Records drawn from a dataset
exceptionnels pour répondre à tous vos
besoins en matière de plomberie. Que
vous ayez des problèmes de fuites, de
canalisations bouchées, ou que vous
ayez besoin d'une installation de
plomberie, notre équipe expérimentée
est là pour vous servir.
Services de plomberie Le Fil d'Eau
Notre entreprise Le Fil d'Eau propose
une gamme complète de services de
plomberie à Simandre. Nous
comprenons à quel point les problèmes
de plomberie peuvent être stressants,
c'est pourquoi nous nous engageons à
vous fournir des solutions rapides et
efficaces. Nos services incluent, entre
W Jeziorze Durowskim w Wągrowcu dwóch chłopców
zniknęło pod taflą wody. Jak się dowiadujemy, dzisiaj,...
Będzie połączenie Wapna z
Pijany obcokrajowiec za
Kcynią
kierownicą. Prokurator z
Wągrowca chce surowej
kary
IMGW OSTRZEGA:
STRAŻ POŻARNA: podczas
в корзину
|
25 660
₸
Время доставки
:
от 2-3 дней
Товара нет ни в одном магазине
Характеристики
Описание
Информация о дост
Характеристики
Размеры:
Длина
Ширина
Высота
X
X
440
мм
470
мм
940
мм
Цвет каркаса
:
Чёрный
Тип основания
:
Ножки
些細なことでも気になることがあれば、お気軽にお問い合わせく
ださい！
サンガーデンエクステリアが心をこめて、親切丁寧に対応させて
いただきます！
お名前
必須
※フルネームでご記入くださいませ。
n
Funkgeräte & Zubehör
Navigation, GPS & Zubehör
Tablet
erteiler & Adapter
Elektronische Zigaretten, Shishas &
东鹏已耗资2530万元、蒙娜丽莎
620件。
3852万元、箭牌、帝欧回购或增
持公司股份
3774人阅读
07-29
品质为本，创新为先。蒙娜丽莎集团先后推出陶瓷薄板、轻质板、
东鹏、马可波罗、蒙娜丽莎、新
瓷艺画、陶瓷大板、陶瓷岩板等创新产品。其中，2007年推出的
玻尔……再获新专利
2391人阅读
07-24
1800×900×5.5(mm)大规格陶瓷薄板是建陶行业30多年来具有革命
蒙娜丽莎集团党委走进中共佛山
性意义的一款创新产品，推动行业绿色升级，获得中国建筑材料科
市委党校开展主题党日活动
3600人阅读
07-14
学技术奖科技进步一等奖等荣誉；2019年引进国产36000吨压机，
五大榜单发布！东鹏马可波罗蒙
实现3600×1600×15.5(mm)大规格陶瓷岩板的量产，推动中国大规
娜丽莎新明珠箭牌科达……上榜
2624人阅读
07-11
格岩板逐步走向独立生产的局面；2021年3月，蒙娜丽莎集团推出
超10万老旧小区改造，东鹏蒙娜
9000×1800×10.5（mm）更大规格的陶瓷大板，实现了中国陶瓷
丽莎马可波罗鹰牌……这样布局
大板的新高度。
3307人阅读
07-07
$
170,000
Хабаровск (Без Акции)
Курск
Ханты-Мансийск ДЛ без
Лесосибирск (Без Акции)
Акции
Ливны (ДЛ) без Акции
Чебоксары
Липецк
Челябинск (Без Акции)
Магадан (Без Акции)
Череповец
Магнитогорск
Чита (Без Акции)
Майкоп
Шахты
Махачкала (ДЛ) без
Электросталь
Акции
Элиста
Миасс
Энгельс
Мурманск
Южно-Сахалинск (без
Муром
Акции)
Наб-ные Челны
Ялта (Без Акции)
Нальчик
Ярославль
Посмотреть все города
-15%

---

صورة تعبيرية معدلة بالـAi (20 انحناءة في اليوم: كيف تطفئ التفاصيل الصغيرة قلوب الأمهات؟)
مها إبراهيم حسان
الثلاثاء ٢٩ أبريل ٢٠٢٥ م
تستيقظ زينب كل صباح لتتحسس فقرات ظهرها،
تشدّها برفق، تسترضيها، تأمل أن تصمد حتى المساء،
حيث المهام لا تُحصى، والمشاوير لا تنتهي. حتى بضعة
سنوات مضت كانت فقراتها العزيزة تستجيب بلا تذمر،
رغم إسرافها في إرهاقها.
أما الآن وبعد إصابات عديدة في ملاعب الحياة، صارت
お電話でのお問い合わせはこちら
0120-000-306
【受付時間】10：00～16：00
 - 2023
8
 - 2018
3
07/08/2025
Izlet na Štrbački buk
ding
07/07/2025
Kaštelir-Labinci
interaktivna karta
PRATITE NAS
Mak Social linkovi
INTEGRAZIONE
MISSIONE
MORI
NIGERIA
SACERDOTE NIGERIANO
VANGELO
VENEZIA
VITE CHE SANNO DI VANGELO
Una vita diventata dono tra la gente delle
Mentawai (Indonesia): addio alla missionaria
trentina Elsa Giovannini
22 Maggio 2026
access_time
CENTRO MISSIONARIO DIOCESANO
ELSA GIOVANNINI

...

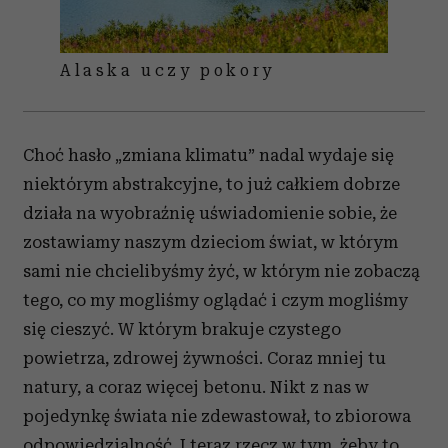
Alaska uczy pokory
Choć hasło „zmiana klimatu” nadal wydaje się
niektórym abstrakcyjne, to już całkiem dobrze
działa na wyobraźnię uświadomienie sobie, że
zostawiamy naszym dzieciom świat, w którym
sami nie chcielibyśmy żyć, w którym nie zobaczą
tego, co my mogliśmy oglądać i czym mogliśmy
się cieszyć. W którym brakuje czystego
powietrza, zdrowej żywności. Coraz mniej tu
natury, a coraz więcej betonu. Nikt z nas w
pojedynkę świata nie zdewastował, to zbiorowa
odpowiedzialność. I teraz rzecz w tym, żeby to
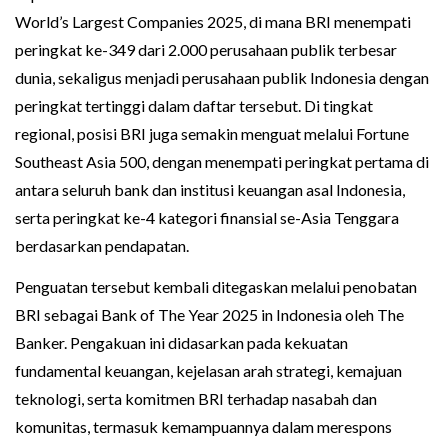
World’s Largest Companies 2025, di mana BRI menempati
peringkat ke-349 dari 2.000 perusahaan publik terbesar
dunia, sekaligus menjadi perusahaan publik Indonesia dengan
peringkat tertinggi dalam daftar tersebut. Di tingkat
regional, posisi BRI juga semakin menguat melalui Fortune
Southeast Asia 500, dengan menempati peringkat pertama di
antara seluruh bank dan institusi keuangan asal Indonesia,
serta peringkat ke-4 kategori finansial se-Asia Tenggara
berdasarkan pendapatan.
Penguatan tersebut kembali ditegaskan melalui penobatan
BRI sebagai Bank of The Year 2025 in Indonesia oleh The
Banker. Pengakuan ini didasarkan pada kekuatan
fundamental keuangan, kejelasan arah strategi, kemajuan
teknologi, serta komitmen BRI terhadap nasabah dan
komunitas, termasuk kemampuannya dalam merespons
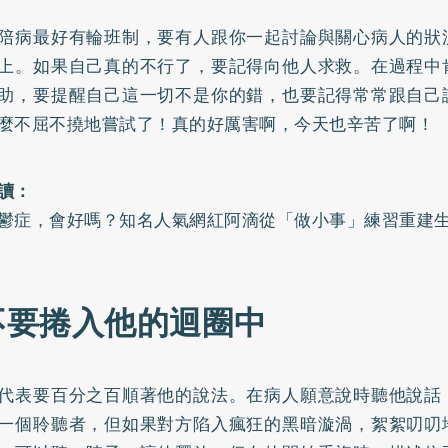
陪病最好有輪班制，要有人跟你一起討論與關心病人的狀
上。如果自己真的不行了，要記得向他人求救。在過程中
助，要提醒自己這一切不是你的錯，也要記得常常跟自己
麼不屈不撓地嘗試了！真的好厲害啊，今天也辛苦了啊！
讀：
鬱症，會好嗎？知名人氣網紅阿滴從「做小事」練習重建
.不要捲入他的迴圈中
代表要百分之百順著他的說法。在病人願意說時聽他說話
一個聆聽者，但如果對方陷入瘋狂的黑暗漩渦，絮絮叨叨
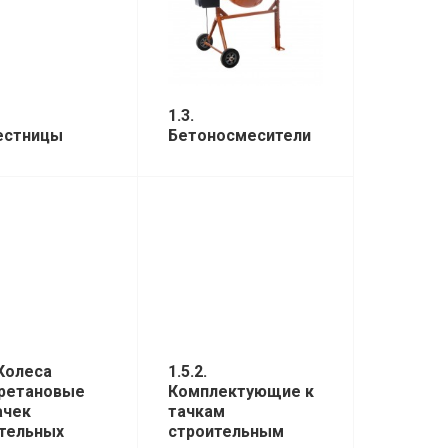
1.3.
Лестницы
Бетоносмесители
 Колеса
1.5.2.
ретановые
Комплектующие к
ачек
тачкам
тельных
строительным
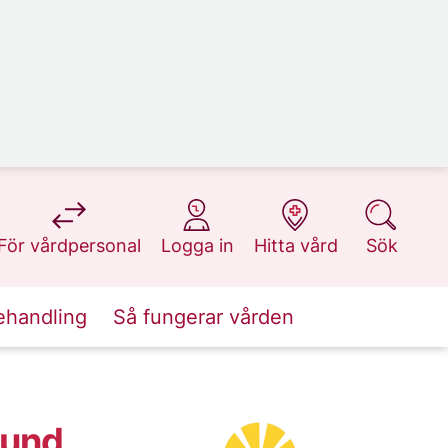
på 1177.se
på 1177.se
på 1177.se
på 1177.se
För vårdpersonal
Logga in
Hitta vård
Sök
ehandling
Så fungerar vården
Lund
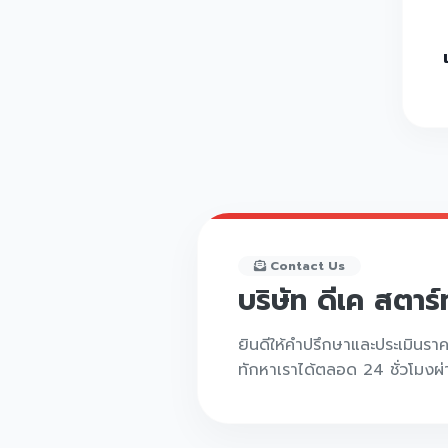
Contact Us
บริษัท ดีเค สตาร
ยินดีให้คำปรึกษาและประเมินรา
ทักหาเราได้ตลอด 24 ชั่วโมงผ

§ **Aim of the exercise**:
From the entries above, restate word for word the lines from the line containing "exceptionnels pour répondre à tous vos" to the line containing "efficaces. Nos services incluent, entre", both ends included, and nothing more.

§ **Solution to this exercise**:
exceptionnels pour répondre à tous vos
besoins en matière de plomberie. Que
vous ayez des problèmes de fuites, de
canalisations bouchées, ou que vous
ayez besoin d'une installation de
plomberie, notre équipe expérimentée
est là pour vous servir.
Services de plomberie Le Fil d'Eau
Notre entreprise Le Fil d'Eau propose
une gamme complète de services de
plomberie à Simandre. Nous
comprenons à quel point les problèmes
de plomberie peuvent être stressants,
c'est pourquoi nous nous engageons à
vous fournir des solutions rapides et
efficaces. Nos services incluent, entre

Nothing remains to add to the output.